What you should do: Counting every line in the entries below where the word "آگهی" occurs, report how many there are. Give only that number.
--- Material supplied Enclosed Below ---
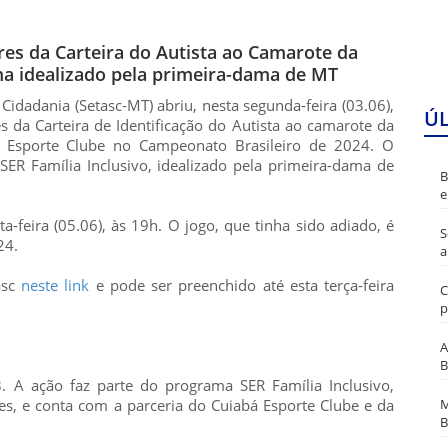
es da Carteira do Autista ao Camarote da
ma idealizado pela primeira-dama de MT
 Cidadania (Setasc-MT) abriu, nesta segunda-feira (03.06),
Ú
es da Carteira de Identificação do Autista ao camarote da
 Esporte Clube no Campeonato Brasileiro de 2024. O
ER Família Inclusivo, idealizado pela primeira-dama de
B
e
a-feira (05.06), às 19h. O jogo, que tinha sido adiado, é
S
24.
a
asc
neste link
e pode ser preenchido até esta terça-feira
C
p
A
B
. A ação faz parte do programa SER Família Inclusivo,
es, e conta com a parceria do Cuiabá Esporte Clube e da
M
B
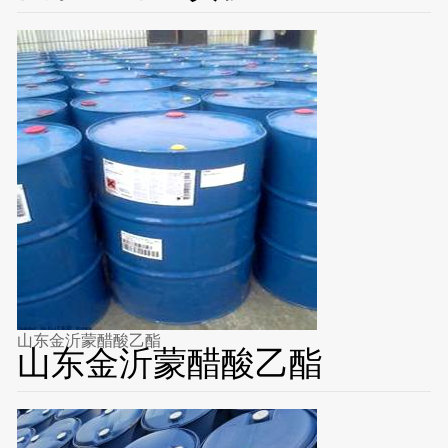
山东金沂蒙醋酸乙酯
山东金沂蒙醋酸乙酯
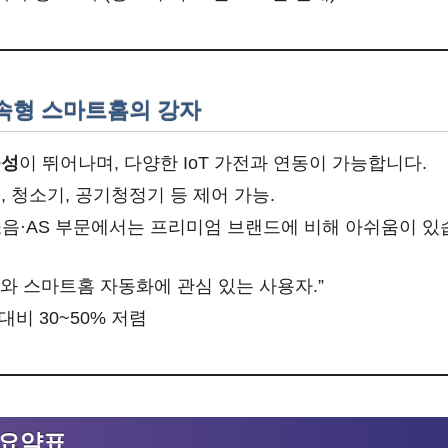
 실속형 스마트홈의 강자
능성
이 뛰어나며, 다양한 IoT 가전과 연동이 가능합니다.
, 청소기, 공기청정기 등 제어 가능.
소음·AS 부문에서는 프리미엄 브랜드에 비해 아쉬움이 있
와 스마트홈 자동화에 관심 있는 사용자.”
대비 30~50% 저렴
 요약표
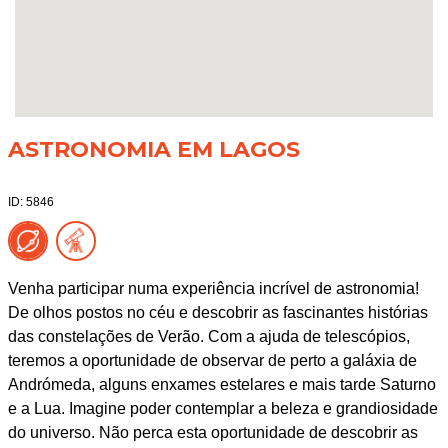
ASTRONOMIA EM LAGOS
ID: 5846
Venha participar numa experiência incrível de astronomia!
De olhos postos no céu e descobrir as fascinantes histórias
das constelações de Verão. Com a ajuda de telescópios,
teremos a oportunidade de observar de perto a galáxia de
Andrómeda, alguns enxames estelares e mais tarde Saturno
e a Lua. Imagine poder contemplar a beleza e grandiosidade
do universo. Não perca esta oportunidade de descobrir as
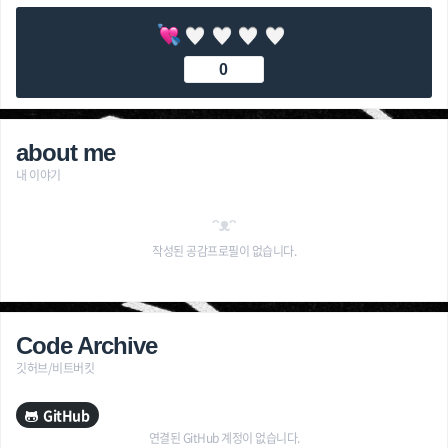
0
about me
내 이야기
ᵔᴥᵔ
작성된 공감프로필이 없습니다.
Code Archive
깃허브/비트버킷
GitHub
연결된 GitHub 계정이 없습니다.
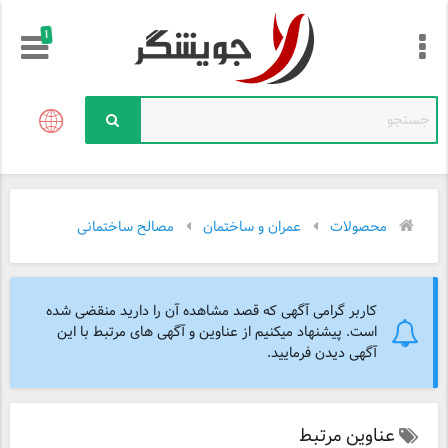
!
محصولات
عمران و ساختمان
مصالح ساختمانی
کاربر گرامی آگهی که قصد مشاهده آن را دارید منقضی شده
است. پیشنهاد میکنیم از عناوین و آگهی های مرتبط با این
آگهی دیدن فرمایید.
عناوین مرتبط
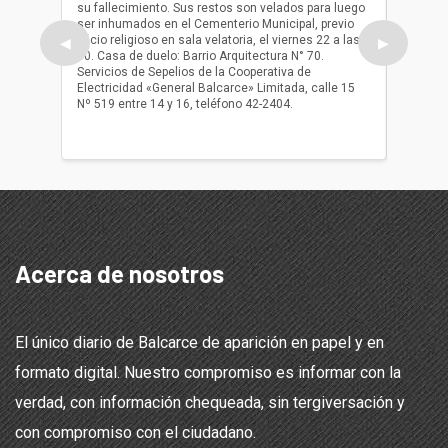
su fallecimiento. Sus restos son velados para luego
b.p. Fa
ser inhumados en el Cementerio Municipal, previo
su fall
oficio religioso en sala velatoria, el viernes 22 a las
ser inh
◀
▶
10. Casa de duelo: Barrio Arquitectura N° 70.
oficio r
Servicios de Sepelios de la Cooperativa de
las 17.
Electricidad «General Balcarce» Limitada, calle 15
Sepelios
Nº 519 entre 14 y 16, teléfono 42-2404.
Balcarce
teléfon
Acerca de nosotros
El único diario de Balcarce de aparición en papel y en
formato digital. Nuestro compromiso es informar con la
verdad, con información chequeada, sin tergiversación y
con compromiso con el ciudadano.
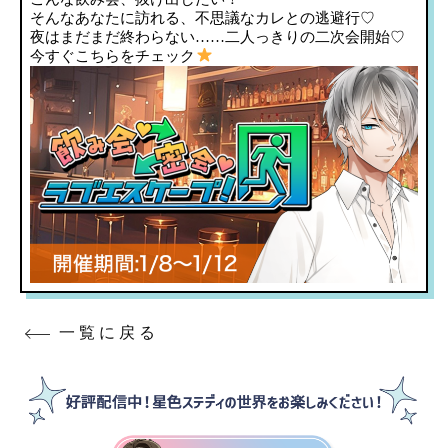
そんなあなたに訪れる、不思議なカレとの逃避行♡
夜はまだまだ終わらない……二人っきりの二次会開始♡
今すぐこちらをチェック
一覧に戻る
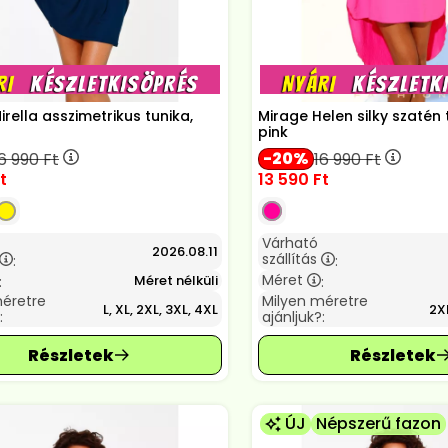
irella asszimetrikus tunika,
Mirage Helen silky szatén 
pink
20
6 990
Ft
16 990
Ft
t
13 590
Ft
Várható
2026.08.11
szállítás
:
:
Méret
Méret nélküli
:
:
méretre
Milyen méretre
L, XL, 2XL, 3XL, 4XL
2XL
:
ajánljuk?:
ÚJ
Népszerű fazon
--- End of Enclosed Material supplied ---
Answer for the task: 3